Subjective Evaluation and Inference Speed

Subjective evaluation showed that PeriodWave-Turbo models delivered superior MOS scores while maintaining high fidelity and robustness across OOD scenarios. The inference speed was significantly improved, with the four-step Euler sampling method showing enhanced performance and efficiency. For instance, PeriodWave-Turbo-B and PeriodWave-Turbo-L achieved xRT improvements, making them suitable for real-time applications.

Analysis and Ablation Study

An extensive ablation paper solidified the importance of multi-scale Mel-spectrogram loss and adversarial feedback in optimizing the model.
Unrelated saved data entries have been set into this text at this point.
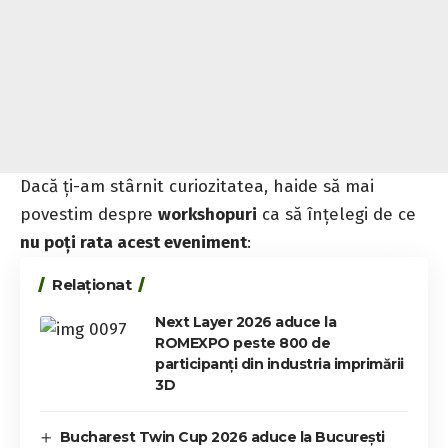
Dacă ți-am stârnit curiozitatea, haide să mai
povestim despre
workshopuri
ca să înțelegi de ce
nu poți rata acest eveniment
:
Relaționat
Next Layer 2026 aduce la
ROMEXPO peste 800 de
participanți din industria imprimării
3D
Bucharest Twin Cup 2026 aduce la București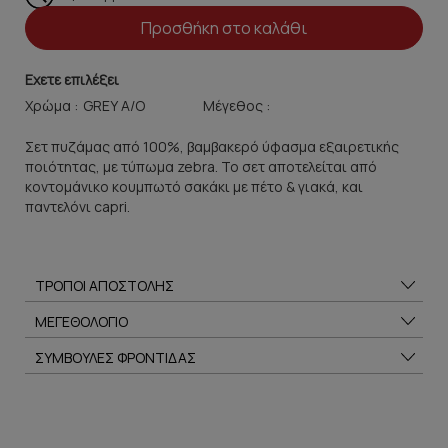
Προσθήκη στο καλάθι
Εχετε επιλέξει
Χρώμα :
Μέγεθος :
Σετ πυζάμας από 100%, βαμβακερό ύφασμα εξαιρετικής
ποιότητας, με τύπωμα zebra. Το σετ αποτελείται από
κοντομάνικο κουμπωτό σακάκι με πέτο & γιακά, και
παντελόνι capri.
ΤΡΟΠΟΙ ΑΠΟΣΤΟΛΗΣ
ΜΕΓΕΘΟΛΟΓΙΟ
ΣΥΜΒΟΥΛΕΣ ΦΡΟΝΤΙΔΑΣ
The paper evaluated variations in reconstruction losses and distillation methods, concluding the superiority of using multi-scale Mel-spectrogram reconstruction loss combined with adversarial feedback for robust and high-quality waveform generation.

Theoretical and Practical Implications

The research offers both theoretical advancements and practical contributions to the field of waveform generation:

Theoretical Implications: The integration of adversarial feedback with flow matching optimization presents a novel approach to enhancing generative models. This method can be extended to other domains requiring high-fidelity signal generation.
Practical Implications: The significant reduction in training steps and improved inference speed make PeriodWave-Turbo a practical solution for real-time applications, such as speech synthesis in TTS systems and other multimedia applications.

Future Work

Future research could focus on further optimizing the inference speed by integrating various down-sampling methods and adapting the proposed model for end-to-end TTS and text-to-audio generation tasks. The potential for such models in broader applications highlights the need for continual optimization and adaptation.

In conclusion, this paper provides crucial insights and innovations in waveform generation, showcasing the impactful combination of adversarial feedback and flow matching optimization. The robust performance metrics and practical applications underscore the value of this research in advancing the capabilities of generative models.